In preparation for our trip to Africa, our team is meeting periodically for devotionals, team building, questions for us newbies, and any other information that needs covered. At our most recent meeting we discussed Jeremiah 18:1-6, the Potter and the clay, as we fashioned our own ball of clay into some form of a bowl.
This type of creative visual is usually not my thing because I lack the artistic skills required to produce what I see in my mind, but in the spirit of unity, I picked up my clay and began flattening and working it into the shape of a bowl. As I started watching everyone else work and shape their clay, it didn't take long for me to become jealous and nervous that theirs was looking better than mine. All the while, our team leader was reading from Jeremiah (18:3), So I went down to the potter's house and there he was working at his wheel.
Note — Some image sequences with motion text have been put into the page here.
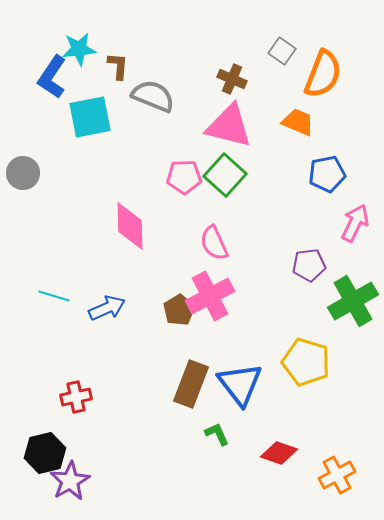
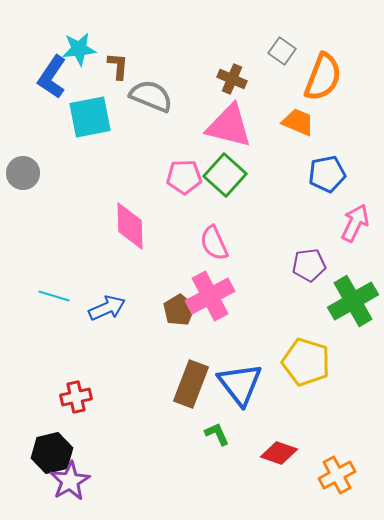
orange semicircle: moved 3 px down
gray semicircle: moved 2 px left
black hexagon: moved 7 px right
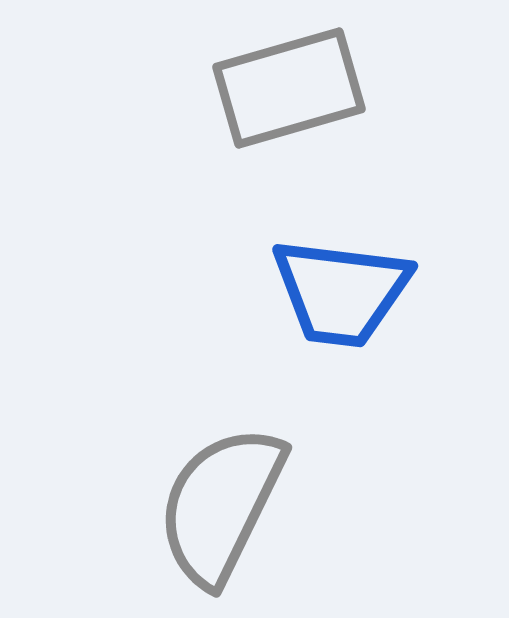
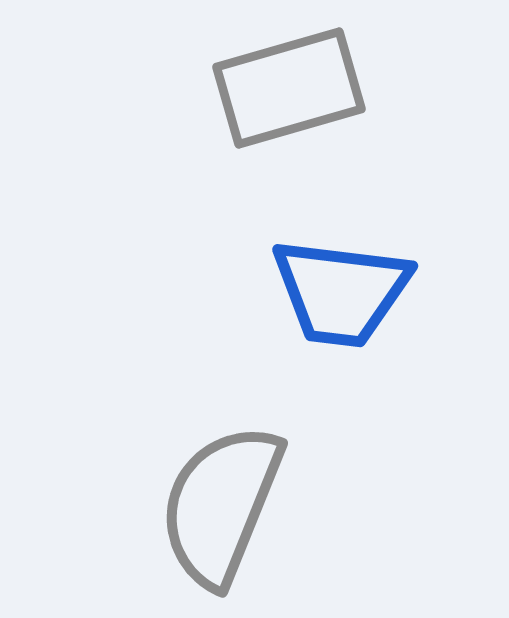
gray semicircle: rotated 4 degrees counterclockwise
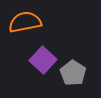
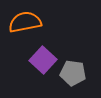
gray pentagon: rotated 25 degrees counterclockwise
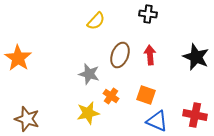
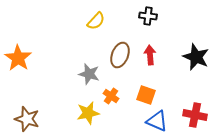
black cross: moved 2 px down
And the vessel he was making of clay was spoiled in the potters hand, and he reworked it into another vessel, as it seemed good to the potter to do.
I balled up and restarted mine about five times before a shape came to mind. The only real significance in my choice was the ease with which I thought I could make it. I flattened the ball for the sixth time, put a rounded point at one end, then two at the top with a point between them. A shallow heart shaped dish was taking form as the words he reworked it into another vessel, as it seemed good to the potter to do, rolled around in my mind. It became less and less noticeable whose was better than mine as I focused on what God was showing me.
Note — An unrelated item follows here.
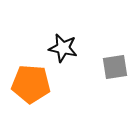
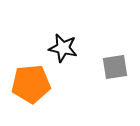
orange pentagon: rotated 9 degrees counterclockwise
God has reworked me several times over in the last twenty years, physically saving my heart with a pacemaker, and spiritually through salvation, but even more specifically in the last five to six years, as He's revealed pride, selfishness, and anger, among other of my less impressive attributes. Every time He has reworked some part of my heart though painful, embarrassing, sometimes crushing, situations or experiences until I finally give up and give it over to Him.
Maybe the the heart shaped bowl wasn't a coincidence. Maybe it's the perfect reminder to me of the constant work God has done, and continues to do in my life, and in all our lives. I know I'm not alone, as the whole team joked that they've been smacked down and worked over by God as He is constantly working us all into who He made us to be, as is pleasing to Him.
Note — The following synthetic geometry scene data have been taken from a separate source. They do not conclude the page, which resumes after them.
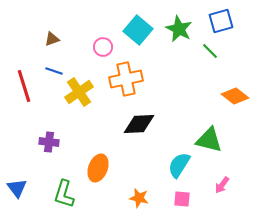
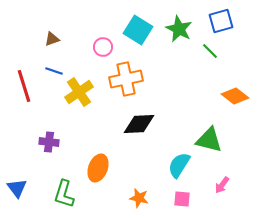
cyan square: rotated 8 degrees counterclockwise
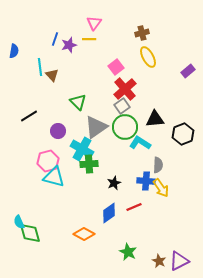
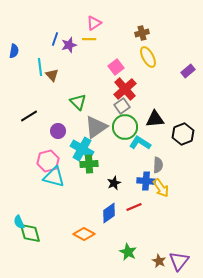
pink triangle: rotated 21 degrees clockwise
purple triangle: rotated 25 degrees counterclockwise
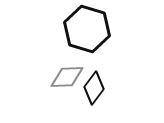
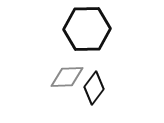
black hexagon: rotated 18 degrees counterclockwise
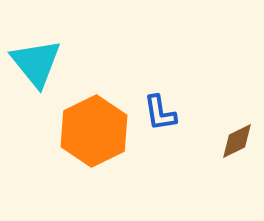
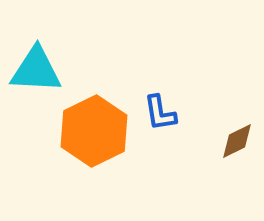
cyan triangle: moved 7 px down; rotated 48 degrees counterclockwise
I liken my walk with God to a hike through the Himalayas. Sometimes it's an uphill climb that hurts and takes time, but then you reach that point where you can look out from yourself and see what God is trying to do, what Henisnshowing you. Suddenly, it all becomes worth it...the sweat, the tears, the pain...when you can see that what God has for you, or is doing in you, is way better than you could have ever done alone, or ever imagined for your life. When you can stop comparing who may be doing it better, or seem to have life more together than you, and give your heart over to exactly what He has for you.
I'm pretty sure this mission trip is going to be another one of these uphill climbs as God takes me completely out of my comfort zone and safety net, and away from everything I hold dear...save Him. I'm excited for what He will show me and do in me, and in our team, but also a little nervous because I know it can be uncomfortable and painful when God stretches and grows us, when He reworks us, as the potter does the clay.